:: Saved entries ::
-----
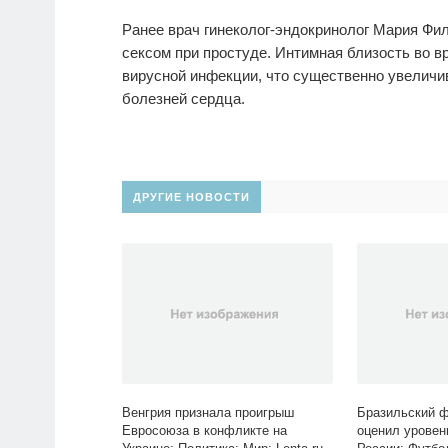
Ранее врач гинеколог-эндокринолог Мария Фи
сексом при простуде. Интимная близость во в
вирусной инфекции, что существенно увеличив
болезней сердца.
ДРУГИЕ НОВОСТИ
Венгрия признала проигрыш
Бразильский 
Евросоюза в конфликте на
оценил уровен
-----
:: Exercise objective ::
Please keep every line of the data the same when you reproduce it, and keep every picture out.

:: Answer to this exercise ::
Ранее врач гинеколог-эндокринолог Мария Фи
сексом при простуде. Интимная близость во в
вирусной инфекции, что существенно увеличив
болезней сердца.
ДРУГИЕ НОВОСТИ
Венгрия признала проигрыш
Бразильский 
Евросоюза в конфликте на
оценил уровен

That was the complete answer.